The law allows any person to apply to the Défenseur des droits for an opinion on his or her status as a whistleblower. A response should be given within six months after receiving the application. The organic law provides that the Défenseur des droits will publish a report every two years on the overall functioning of whistleblower protection addressed to the French President of the Republic, the President of the National Assembly and the President of the Senate.

Jamaica
In Jamaica, the Protected Disclosures Act, 2011 received assent in March 2011. It creates a comprehensive system for the protection of whistleblowers in the public and private sector. It is based on the Public Interest Disclosure Act 1998.

India

The Government of India had been considering adopting a whistleblower protection law for several years.

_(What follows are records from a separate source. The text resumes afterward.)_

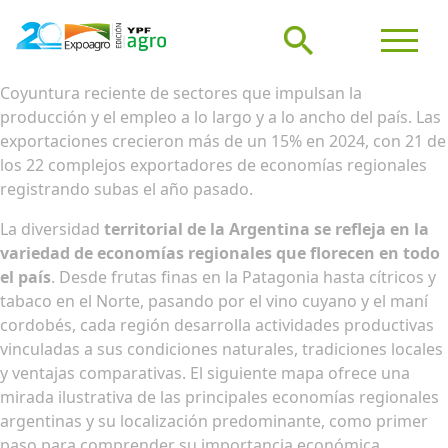
Coyuntura reciente de sectores que impulsan la
producción y el empleo a lo largo y a lo ancho del país. Las
exportaciones crecieron más de un 15% en 2024, con 21 de
los 22 complejos exportadores de economías regionales
registrando subas el año pasado.
La diversidad
territorial de la Argentina se refleja en la
variedad de economías regionales que florecen en todo
el país
. Desde frutas finas en la Patagonia hasta cítricos y
tabaco en el Norte, pasando por el vino cuyano y el maní
cordobés, cada región desarrolla actividades productivas
vinculadas a sus condiciones naturales, tradiciones locales
y ventajas comparativas. El siguiente mapa ofrece una
mirada ilustrativa de las principales economías regionales
argentinas y su localización predominante, como primer
paso para comprender su importancia económica.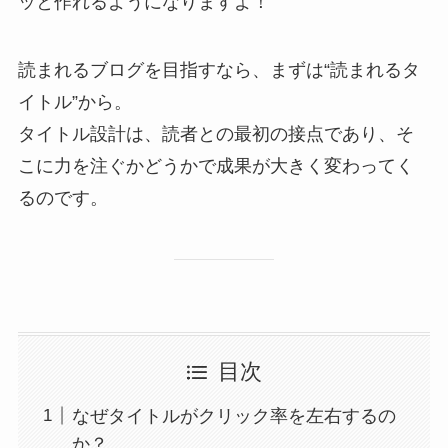
ッと作れるようになりますよ！
読まれるブログを目指すなら、まずは“読まれるタ
イトル”から。
タイトル設計は、読者との最初の接点であり、そ
こに力を注ぐかどうかで成果が大きく変わってく
るのです。
目次
なぜタイトルがクリック率を左右するの
か？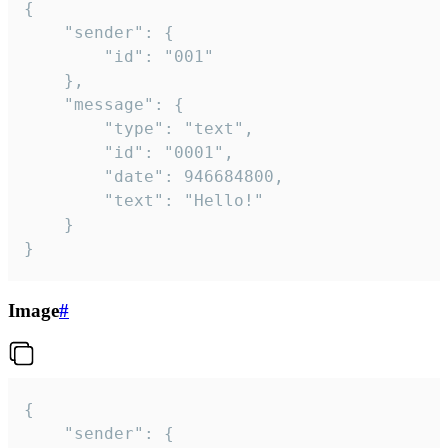
{

	"sender": {

		"id": "001"

	},

	"message": {

		"type": "text",

		"id": "0001",

		"date": 946684800,

		"text": "Hello!"

	}

}
Image
#
{

	"sender": {
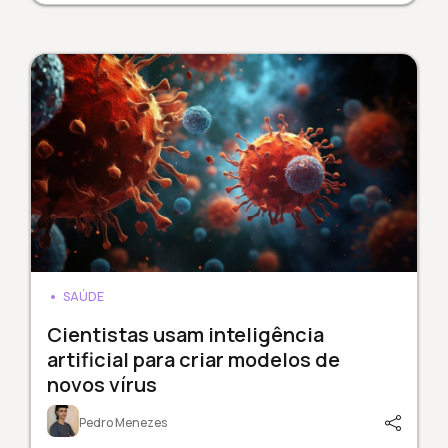
SAÚDE
Cientistas usam inteligência
artificial para criar modelos de
novos vírus
Pedro Menezes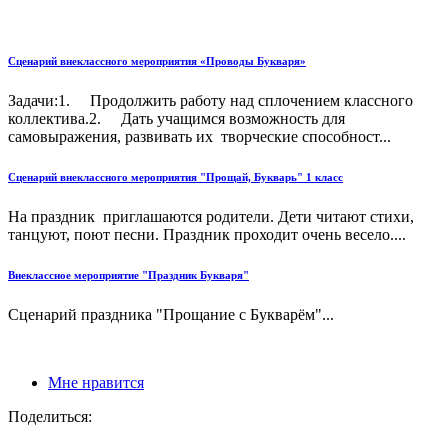
Сценарий внеклассного мероприятия «Проводы Букваря»
Задачи:1. Продолжить работу над сплочением классного
коллектива.2. Дать учащимся возможность для
самовыражения, развивать их творческие способност...
Сценарий внеклассного мероприятия "Прощай, Букварь" 1 класс
На праздник приглашаются родители. Дети читают стихи,
танцуют, поют песни. Праздник проходит очень весело....
Внеклассное мероприятие "Праздник Букваря"
Сценарий праздника "Прощание с Букварём"...
Мне нравится
Поделиться: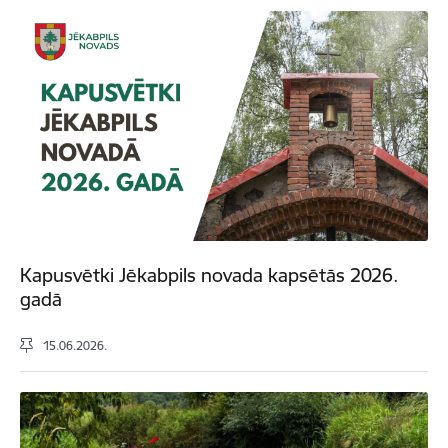
Kapusvētki Jēkabpils novada kapsētās 2026.
gadā
15.06.2026.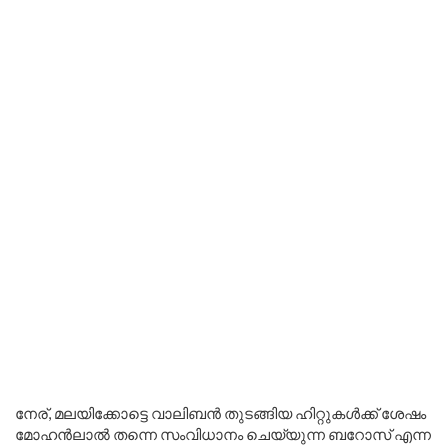
നേര്, മലയിക്കോട്ടെ വാലിബൻ തുടങ്ങിയ ഹിറ്റുകൾക്ക് ശേഷം
മോഹൻലാൽ തന്നെ സംവിധാനം ചെയ്യുന്ന ബറോസ് എന്ന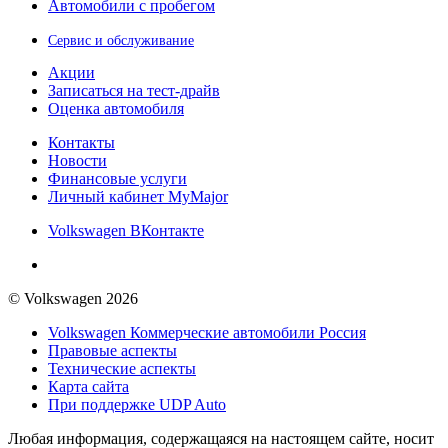
Автомобили с пробегом
Сервис и обслуживание
Акции
Записаться на тест-драйв
Оценка автомобиля
Контакты
Новости
Финансовые услуги
Личный кабинет MyMajor
Volkswagen ВКонтакте
© Volkswagen 2026
Volkswagen Коммерческие автомобили Россия
Правовые аспекты
Технические аспекты
Карта сайта
При поддержке UDP Auto
Любая информация, содержащаяся на настоящем сайте, носит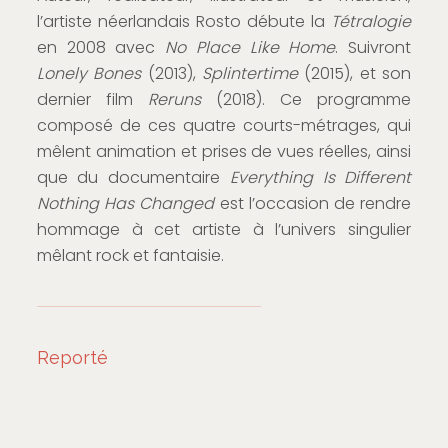
l’artiste néerlandais Rosto débute la
Tétralogie
en 2008 avec
No Place Like Home
. Suivront
Lonely Bones
(2013),
Splintertime
(2015), et son
dernier film
Reruns
(2018). Ce programme
composé de ces quatre courts-métrages, qui
mêlent animation et prises de vues réelles, ainsi
que du documentaire
Everything Is Different
Nothing Has Changed
est l’occasion de rendre
hommage à cet artiste à l’univers singulier
mêlant rock et fantaisie.
Reporté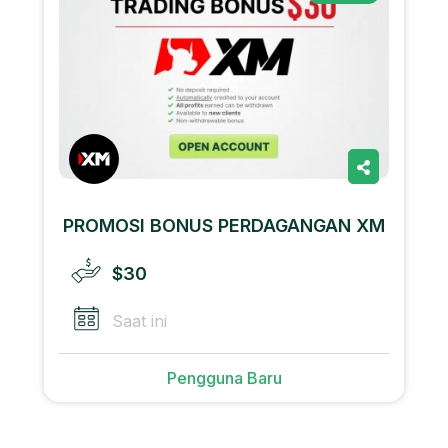
PROMOSI BONUS PERDAGANGAN XM
$30
Saat ini
Pengguna Baru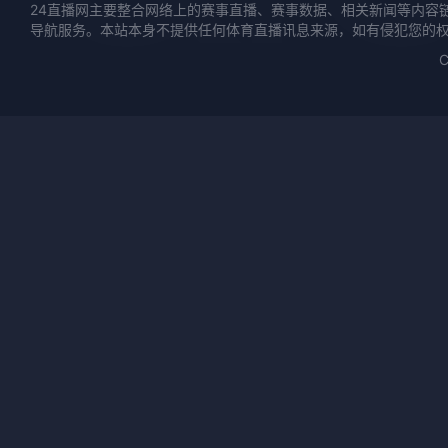
24直播网主要整合网络上的赛事直播、赛事数据、相关新闻等内容
导航服务。本站本身不提供任何体育直播讯息来源，如有侵犯您的
C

In 2003, the Law Commission of India recommended the adoption of the Public Interest Disclosure (Protection of Informers) Act, 2002. In August 2010, the Public Interest Disclosure and Protection of Persons Making the Disclosures Bill, 2010 was introduced into the Lok Sabha, lower house of the Parliament of India. The Bill was approved by the cabinet in June 2011. The Public Interest Disclosure and Protection of Persons Making the Disclosures Bill, 2010 was renamed as The Whistleblowers' Protection Bill, 2011 by the Standing Committee on Personnel, Public Grievances, Law and Justice. The Whistleblowers' Protection Bill, 2011 was passed by the Lok Sabha on 28 December 2011. and by the Rajyasabha on 21 February 2014. The Whistle Blowers Protection Act, 2011 has received the Presidential assent on 9 May 2014 and the same has been subsequently published in the official gazette of the Government of India on 9 May 2014 by the Ministry of Law and Justice, Government of India.

Ireland
The government of Ireland committed to adopting a comprehensive whistleblower protection law in January 2012. The Protected Disclosures Act (PDA) was passed in 2014. The law covers workers in the public and private sectors, and also includes contractors, trainees, agency staff, former employees and job seekers. A range of different types of misconduct may be reported under the law, which provides protections for workers from a range of employment actions as well as whistleblowers' identity.

Netherlands
The Netherlands has measures in place to mitigate the risks of whistleblowing: the House for Whistleblowers (Huis voor klokkenluiders) offers advice and support to whistleblowers, and the Parliament passed a proposal in 2016 to establish this house for whistleblowers, to protect them from the severe negative consequences that they might endure (Kamerstuk, 2013). Dutch media organizations also provide whistleblower support; on 9September 2013 a number of major Dutch media outlets supported the launch of Publeaks, which provides a secure website for people to leak documents to the media. Publeaks is designed to protect whistleblowers. It operates on the GlobaLeaks software developed by the Hermes Center for Transparency and Digital Human Rights, which supports whistleblower-oriented technologies internationally.

Switzerland
The Swiss Council of States agreed on a draft amendment of the Swiss Code of Obligations in September 2014. The draft introduces articles 321abis to 321asepties, 328(3), 336(2)(d). An amendment of article 362(1) adds articles 321abis to 321asepties to the list of provisions that may not be overruled by labour and bargaining agreements.
Article 321ater introduces an obligation on employees to report irregularities to their employer before reporting to an authority. An employee will, however, not breach his duty of good faith if he reports an irregularity to an authority and
 a period set by the employer and no longer than 60 days has lapsed since the employee has reported the incident to his employer, and
 the employer has not addressed the irregularity or it is obvious that the employer has insufficiently addressed the irregularity.
Article 321aquarter provides that an employee may exceptionally directly report to an authority. Exceptions apply in cases
 where the employee is in a position to objectively demonstrate that a report to his employer will prove ineffective,
 where the employee has to anticipate dismissal,
 where the employee must assume that the competent authority will be hindered in investigating the irregularity, or
 where there is a direct and serious hazard to life, to health, to safety, or to the environment.
The draft does not improve on protection against dismissal for employees who report irregularities to their employer. The amendment does not provide for employees anonymously filing their observations of irregularities.

United Kingdom

Whistleblowing in the United Kingdom is protected by the Public Interest Disclosure Act 1998 (PIDA). Amongst other things, under the Act protected disclosures are permitted even if a non-disclosure agreement has been signed between the employer and the former or current employee; a consultation on further restricting confidentiality clauses was held in 2019.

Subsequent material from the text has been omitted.